Established entertainment companies are more broadly looking into the YouTube space and original digital content. Earlier this month, Warner Bros. led an $18 million investment in Machinima, a YouTube MCN focused on videogamers. Last May, DreamWorks Animation acquired AwesomenessTV in a deal that could be worth up to $117 million, based on performance.
“But while YouTube MCNs have been able to amass large audiences, they have had a difficult time turning a profit on original content distributed on the Google-owned video service,” reports Variety. “Increasingly, multichannel networks like Maker Studios, Machinima and Fullscreen are looking to migrate their audiences to other platforms, including their own websites, to be able to better monetize that content.”
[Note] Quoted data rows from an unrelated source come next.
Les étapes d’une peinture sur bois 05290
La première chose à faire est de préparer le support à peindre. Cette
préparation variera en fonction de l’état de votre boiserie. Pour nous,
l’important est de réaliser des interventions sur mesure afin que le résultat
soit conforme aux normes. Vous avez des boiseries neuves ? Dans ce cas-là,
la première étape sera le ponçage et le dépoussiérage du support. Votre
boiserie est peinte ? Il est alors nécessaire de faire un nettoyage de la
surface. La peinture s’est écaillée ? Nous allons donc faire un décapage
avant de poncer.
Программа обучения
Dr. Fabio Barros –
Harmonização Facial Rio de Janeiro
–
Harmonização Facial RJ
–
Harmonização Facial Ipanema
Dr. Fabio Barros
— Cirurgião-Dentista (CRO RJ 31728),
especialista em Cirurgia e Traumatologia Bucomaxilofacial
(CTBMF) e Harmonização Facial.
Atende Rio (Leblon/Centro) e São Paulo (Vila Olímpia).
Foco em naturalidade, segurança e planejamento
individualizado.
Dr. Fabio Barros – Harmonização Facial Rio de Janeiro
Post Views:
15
However, in a related commentary in Variety, Andrew Wallenstein points out that while the MCN model may be unproven, there are ancillary benefits to the deal.
“As massive a global, young-skewing audience as Maker has, this company faces a basic challenge like any other so-called multichannel network: difficulty reaping advertising dollars in proportion to even the modest amounts required to bankroll production of talent,” he writes. “Still, if Disney can figure out how to accelerate Maker’s profitability, the upside is tremendous. By amassing hundreds of channels, MCNs have the potential to be the conglomerates of tomorrow, which will surely lead to more such investments and acquisitions. Disney is buying what could otherwise end up its competition down the road.”
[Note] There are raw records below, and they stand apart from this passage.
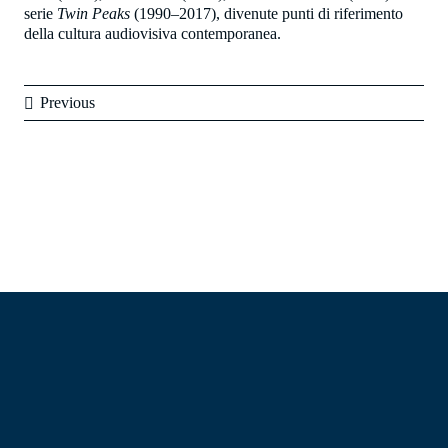
serie
Twin Peaks
(1990–2017), divenute punti di riferimento
della cultura audiovisiva contemporanea.
Previous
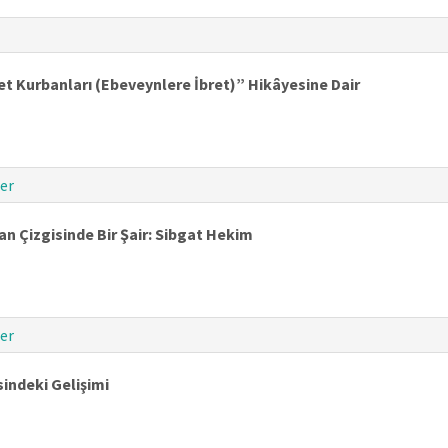
et Kurbanları (Ebeveynlere İbret)” Hikâyesine Dair
er
n Çizgisinde Bir Şair: Sibgat Hekim
er
indeki Gelişimi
“With a little investment, Maker may be less a profit engine in its own right than it is a vehicle to accomplish other goals for the company that justify the price tag,” suggests Wallenstein. “That includes having an in-house incubator to understand how to navigate YouTube, which essentially functions as a global MSO.”
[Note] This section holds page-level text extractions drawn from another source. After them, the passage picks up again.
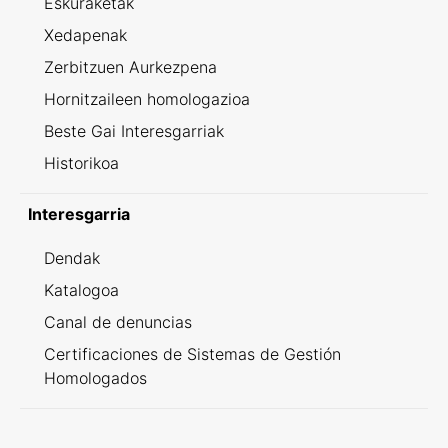
Eskuraketak
Xedapenak
Zerbitzuen Aurkezpena
Hornitzaileen homologazioa
Beste Gai Interesgarriak
Historikoa
Interesgarria
Dendak
Katalogoa
Canal de denuncias
Certificaciones de Sistemas de Gestión
Homologados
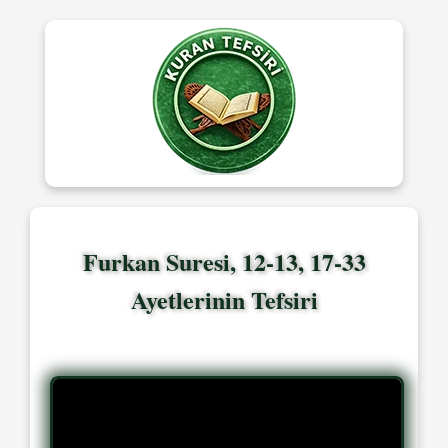
Furkan Suresi, 12-13, 17-33
Ayetlerinin Tefsiri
Disney is also likely to leverage Maker’s channels for marketing its movies, TV shows and theme parks, similarly to the approach DreamWorks has taken with AwesomenessTV.
Additionally, the deal could bring new ad sales and brand integration opportunities to Maker. “But with the possibility of $900 million to burn on an unproven business model, it’s going to take a lot more than just digital ad revenue to make Maker worth it to Disney,” concludes Wallenstein.